Premise: In turn-of-the-century London, two aspiring magicians named Robert Angier (Hugh Jackman) and Alfred Borden (Christian Bale) begin their careers working for a seasoned magician in a tired, washout venue. While Angier is happy working the predictable acts, Borden feels held back and wants to push the envelope of what can be done on stage. Borden mocks AlgeDuring one of these risks, Borden’s mistake costs Angier his wife, whose drowning pushes Angier over the edge and forces Angier and Borden in a progressively more deadly and competetive relationship.
When Borden comes up with a seemingly impossible trick called the “Teleporting Man”, Angier becomes obsessed with the trick and goes to the most exteme lengths to learn his secrets.
Analysis: I liked this movie! I have to admit, after the movie ended, it took me a solid hour just to completely wrap my mind around the complexity of the ending. What appears to be a straightforward story of love, betrayal, murder and deceit, quickly turns into sometime even more morbid and amusing in the last 15 minutes.
This movie was a TAD slow in the middle parts, especially all the build-up to having Angier’s machine made in Colorado Springs. Though a bit slow-moving in the middle, the beginning and end parts offer the excitement and riveting drama that makes this a very decent movie
Plus it doesn’t hurt that both Bale and Jackman do a stellar job portraying their parts, plus I just like them both as actors.
Best Quote(s):
Alfred Borden: You went half way around the world… you spent a fortune… you did terrible things… really terrible things Robert, and all for nothing.

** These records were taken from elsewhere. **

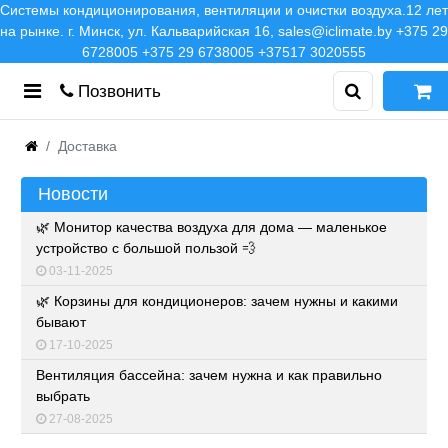
Системы кондиционирования, вентиляции и очистки воздуха.12 лет
на рынке. г. Минск, ул. Кальварийская 16, sales@iclimate.by +375 29
6728005 +375 29 6738005 +37517 3020555
Позвонить
Доставка
Новости
🌿 Монитор качества воздуха для дома — маленькое
устройство с большой пользой 💨
03-11-2025
🌿 Корзины для кондиционеров: зачем нужны и какими
бывают
17-10-2025
Вентиляция бассейна: зачем нужна и как правильно
выбрать
27-08-2025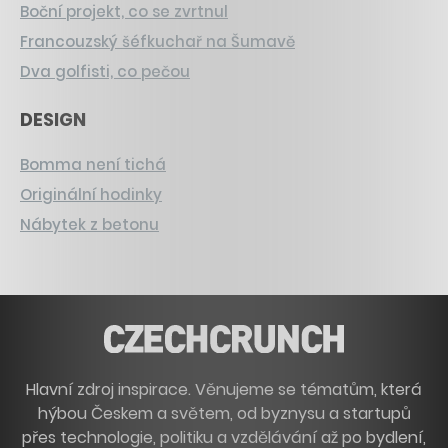
Boční projekt, co se zvrtnul
Francouzský šéfkuchař na Šumavě
Dva golfisti, co pečou
DESIGN
Bomma není tichá
Originální hodinky
Nábytek z betonu
Hlavní zdroj inspirace. Věnujeme se tématům, která
hýbou Českem a světem, od byznysu a startupů
přes technologie, politiku a vzdělávání až po bydlení,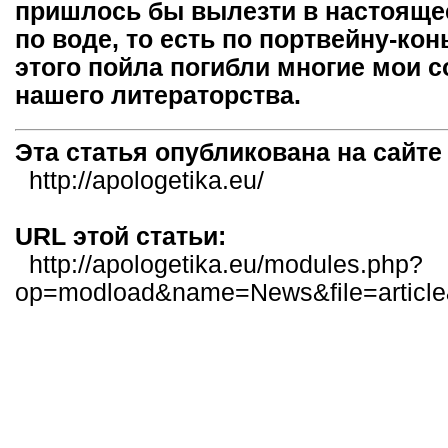
пришлось бы вылезти в настоящее
по воде, то есть по портвейну-кон
этого пойла погибли многие мои с
нашего литераторства.
Эта статья опубликована на сайт
http://apologetika.eu/
URL этой статьи:
http://apologetika.eu/modules.php?
op=modload&name=News&file=articl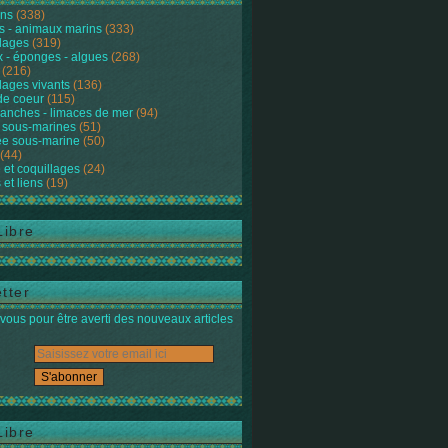
ons
(338)
s - animaux marins
(333)
lages
(319)
 - éponges - algues
(268)
(216)
lages vivants
(136)
de coeur
(115)
anches - limaces de mer
(94)
 sous-marines
(51)
e sous-marine
(50)
(44)
 et coquillages
(24)
 et liens
(19)
Libre
tter
ous pour être averti des nouveaux articles
Libre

Robert Angier: For nothing?
Alfred Borden: Yeah
Robert Angier: You never understood, why we did this. The audience knows the truth: the world is simple. It’s miserable, solid all the way through. But if you could fool them, even for a second, then you can make them wonder, and then you… then you got to see something really special… you really don’t know?… it was… it was the look on their faces…
—
Cutter: Every great magic trick consists of three parts or acts. The first part is called “The Pledge”. The magician shows you something ordinary: a deck of cards, a bird or a man. He shows you this object. Perhaps he asks you to inspect it to see if it is indeed real, unaltered, normal. But of course… it probably isn’t. The second act is called “The Turn”. The magician takes the ordinary something and makes it do something extraordinary. Now you’re looking for the secret… but you won’t find it, because of course you’re not really looking. You don’t really want to know. You want to be fooled. But you wouldn’t clap yet. Because making something disappear isn’t enough; you have to bring it back. That’s why every magic trick has a third act, the hardest part, the part we call “The Prestige”.”